2-Macs-Ranch-Sub-Sandwich

2 Mac’s Ranch Mississippi Pot Roast & Sub Sandwich

March 24, 20261 min read

2 Mac’s Ranch Mississippi Pot Roast & Sub Sandwich

2 Macs Ranch Mississippi Pot Roast & Sub Sandwich

Fall-apart chuck roast slow-cooked with pepperoncini and ranch seasoning, piled high on a toasted hoagie with melted cheese and au jus for dipping. Pure East Texas comfort food.

Ingredients

  • 1 (3–4 lb) 2 Mac’s Ranch Chuck Roast

  • 2–3 tablespoons The Milk Barn Ranch Seasoning Blend

  • 1 (16 oz) jar chopped pepperoncini (with juice)

  • 1 stick butter (optional but traditional)

  • Shredded Jack or smoked Gouda

  • Four to six, 2 Mac’s Ranch Hoagie Rolls

Steps

  1. Prepare the Roast

    Place the chuck roast in a slow cooker or Dutch oven.

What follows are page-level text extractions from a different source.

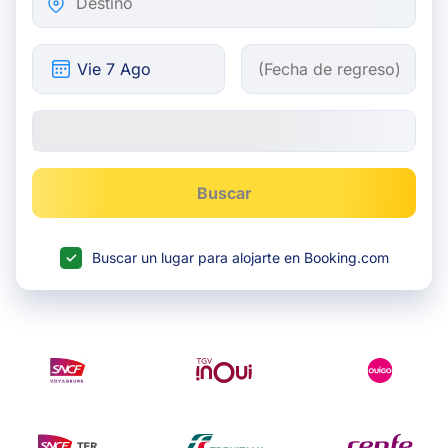
Buscar
Buscar un lugar para alojarte en Booking.com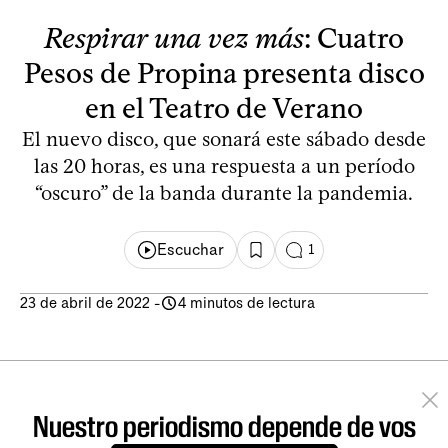
Respirar una vez más
: Cuatro
Pesos de Propina presenta disco
en el Teatro de Verano
El nuevo disco, que sonará este sábado desde
las 20 horas, es una respuesta a un período
“oscuro” de la banda durante la pandemia.
Escuchar
1
23 de abril de 2022
-
4 minutos de lectura
Nuestro periodismo depende de vos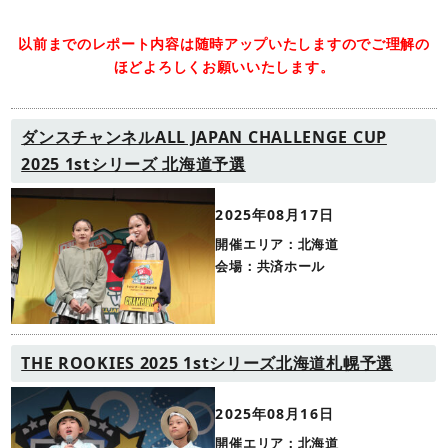
以前までのレポート内容は随時アップいたしますのでご理解の
ほどよろしくお願いいたします。
ダンスチャンネルALL JAPAN CHALLENGE CUP
2025 1stシリーズ 北海道予選
2025年08月17日
開催エリア：北海道
会場：共済ホール
THE ROOKIES 2025 1stシリーズ北海道札幌予選
2025年08月16日
開催エリア：北海道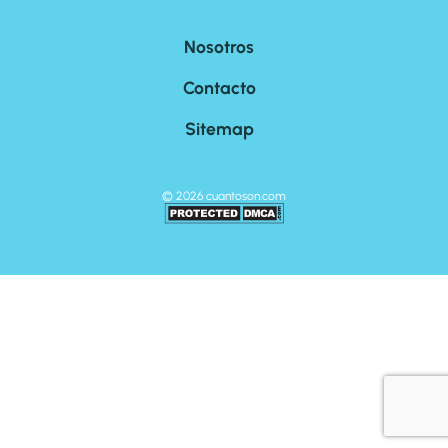
Nosotros
Contacto
Sitemap
©
2026
cuantoson.com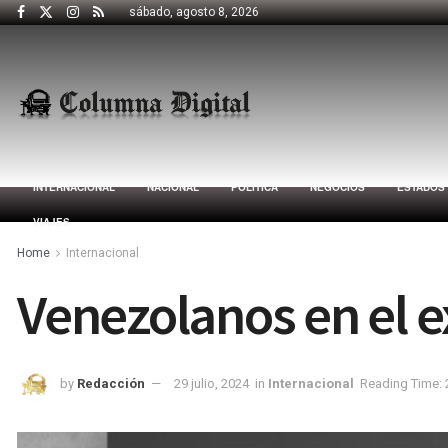
sábado, agosto 8, 2026
INTERNACIONAL
NACIONAL
POLÍTICA
NEGOCIOS
ESTADOS
VIAJES
Home
Internacional
Venezolanos en el e
by
Redacción
29 julio, 2024
in
Internacional
Reading Time: 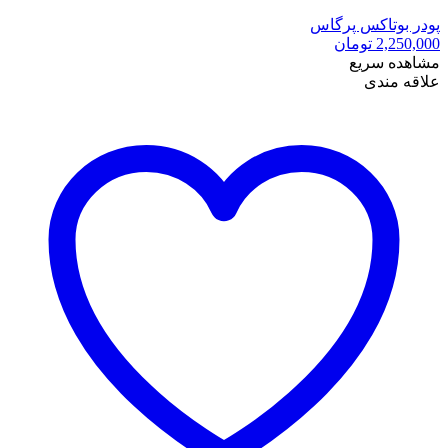
پودر بوتاکس پرگاس
2,250,000
تومان
مشاهده سریع
علاقه مندی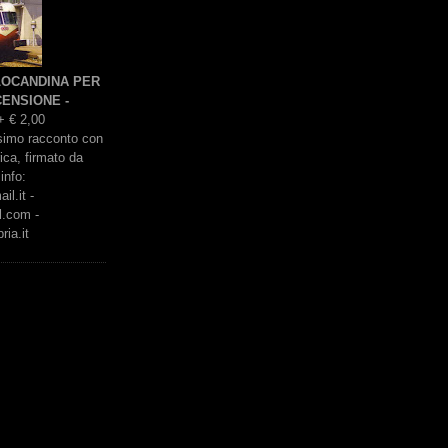
 LOCANDINA PER
ENSIONE -
+ € 2,00
issimo racconto con
rica, firmato da
info:
l.it -
l.com -
ria.it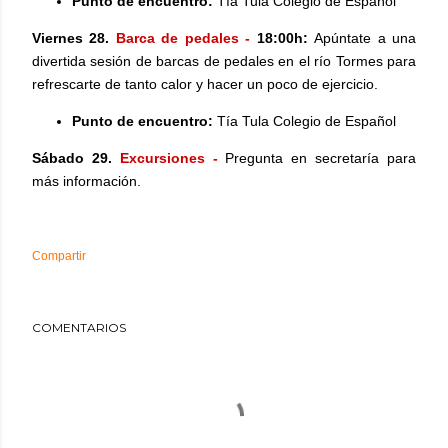
Punto de encuentro:
Tía Tula Colegio de Español
Viernes 28.
Barca de pedales -
18:00h:
Apúntate a una
divertida sesión de barcas de pedales en el río Tormes para
refrescarte de tanto calor y hacer un poco de ejercicio.
Punto de encuentro:
Tía Tula Colegio de Español
Sábado 29.
Excursiones -
Pregunta en secretaría para
más información.
Compartir
COMENTARIOS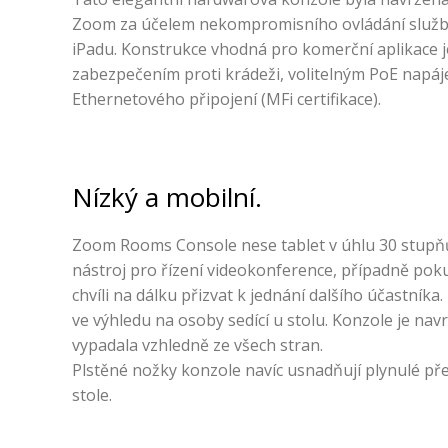
Zoom za účelem nekompromisního ovládání slu
iPadu. Konstrukce vhodná pro komerční aplikace j
zabezpečením proti krádeži, volitelným PoE napá
Ethernetového připojení (MFi certifikace).
Nízký a mobilní.
Zoom Rooms Console nese tablet v úhlu 30 stupňů.
nástroj pro řízení videokonference, případně pok
chvíli na dálku přizvat k jednání dalšího účastníka
ve výhledu na osoby sedící u stolu. Konzole je nav
vypadala vzhledně ze všech stran.
Plstěné nožky konzole navíc usnadňují plynulé př
stole.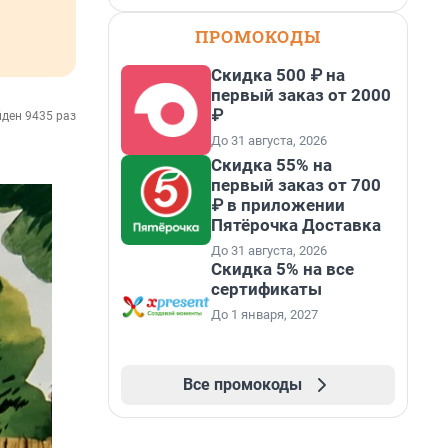
ПРОМОКОДЫ
Скидка 500 ₽ на
первый заказ от 2000
₽
ден 9435 раз
До 31 августа, 2026
Скидка 55% на
первый заказ от 700
₽ в приложении
Пятёрочка Доставка
До 31 августа, 2026
Скидка 5% на все
сертификаты
До 1 января, 2027
Все промокоды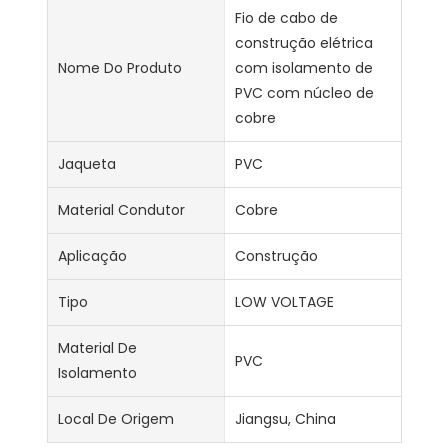
Fio de cabo de
construção elétrica
Nome Do Produto
com isolamento de
PVC com núcleo de
cobre
Jaqueta
PVC
Material Condutor
Cobre
Aplicação
Construção
Tipo
LOW VOLTAGE
Material De
PVC
Isolamento
Local De Origem
Jiangsu, China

    Sprinkle generously with The Milk Barn Ranch Seasoning

    Blend (usually 2 Tbsp is plenty)

  2. Add Pepperoncini

    Pour up to the entire jar of chopped pepperoncini

    (including juice) over the roast.

    Add butter on top if using.

  3. Slow Cook to Perfection

    • Slow Cooker: Cook on LOW 8 hours or HIGH 5–6 hours

    • Dutch Oven: Cover and bake at 300°F for 3–4 hours

    Cook until the roast is fork-tender and shreds easily.

  4. Shred & Rest

    Shred the beef directly in the juices. Let rest 15 minutes to

    absorb flavor.

  5. Build the Hoagies

    Lightly toast 2 Mac’s Ranch Hoagie Rolls.

    Pile high with shredded pot roast and spoon extra juices

    over the top. And top with shredded cheese,

  6. Serve with Au Jus

    Strain some of the roast juices into small bowls for dipping.

Notes

Chuck roast is the move here — it has the right fat content to stay juicy through a long cook. Don't be tempted to drain the pepperoncini juice before adding it. That brine is what gives Mississippi Pot Roast its signature tangy depth. Smoked Gouda from The Milk Barn melts beautifully on these.